Culture of Consumption During Eisenhower Administration

Word Count: 322
Date of Submission: September 09, 2011
The Eisenhower administration covered the years 1953-1961 (two terms) and he was the first president subject to the term limits imposed by the 22nd amendment. His administration was blessed by relative domestic and international peace. by virtue of this peace, the economy grew remarkably well such that American citizens rightly have feelings of exuberance and hope for the future, for their country and for themselves. Americans focused their attention largely on their own domestic affairs except for some hot spots in the international arena caused by the Cold War but this minor bump had not dented their overall feelings of tranquility and abundance.

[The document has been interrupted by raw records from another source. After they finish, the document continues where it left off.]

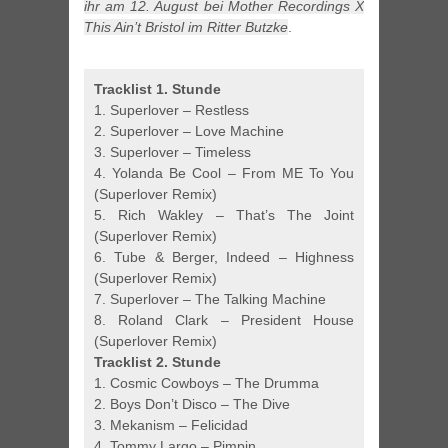
ihr am 12. August bei Mother Recordings X
This Ain’t Bristol im Ritter Butzke
.
Tracklist 1. Stunde
1. Superlover – Restless
2. Superlover – Love Machine
3. Superlover – Timeless
4. Yolanda Be Cool – From ME To You
(Superlover Remix)
5. Rich Wakley – That’s The Joint
(Superlover Remix)
6. Tube & Berger, Indeed – Highness
(Superlover Remix)
7. Superlover – The Talking Machine
8. Roland Clark – President House
(Superlover Remix)
Tracklist 2. Stunde
1. Cosmic Cowboys – The Drumma
2. Boys Don’t Disco – The Dive
3. Mekanism – Felicidad
4. Tommy Largo – Pimpin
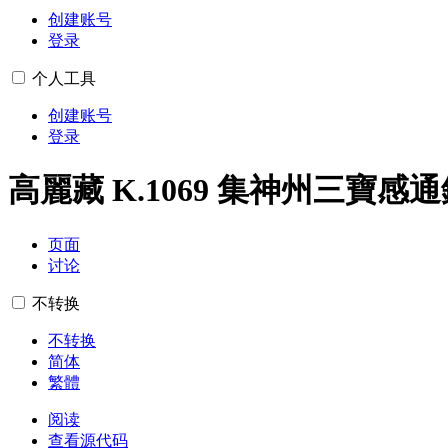
创建账号
登录
个人工具
创建账号
登录
高麗藏 K.1069 集神州三寶感
页面
讨论
不转换
不转换
简体
繁體
阅读
查看源代码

His economic conservatism allowed the economy to grow to unprecedented levels and citizens at that time refer to this period as the “happy days” or the “good old days” to sort of give a characteristic feature of his administration. He cut the defense budget and controlled the budget deficit of the Federal government so private enterprises will not be crowded out of the credit and financial markets. In other words, private enterprise and individual initiative were in full bloom. American citizens felt good about themselves and at peace with the outside world such that this period saw an economic and also a baby boom when record numbers of babies were born.
People felt upbeat in general when they produced record numbers of newborns and this in turn boosted consumer confidence such that people spent their monies in record numbers too. When people have faith in the future, they tend to spend money confidently and consume all the products and services on the market that led to a culture of conspicuous consumption. There also were profound social and economic changes that encouraged Americans to consume more. They found new affluence, moved to the suburbs in prefabricated houses, got new financial credit and took secure and well-paying jobs giving rise to a strong middle class (Mayer, 2010, p. viii).
Mayer, M. S. (2010). The Eisenhower years. NY, USA: Infobase Publishing.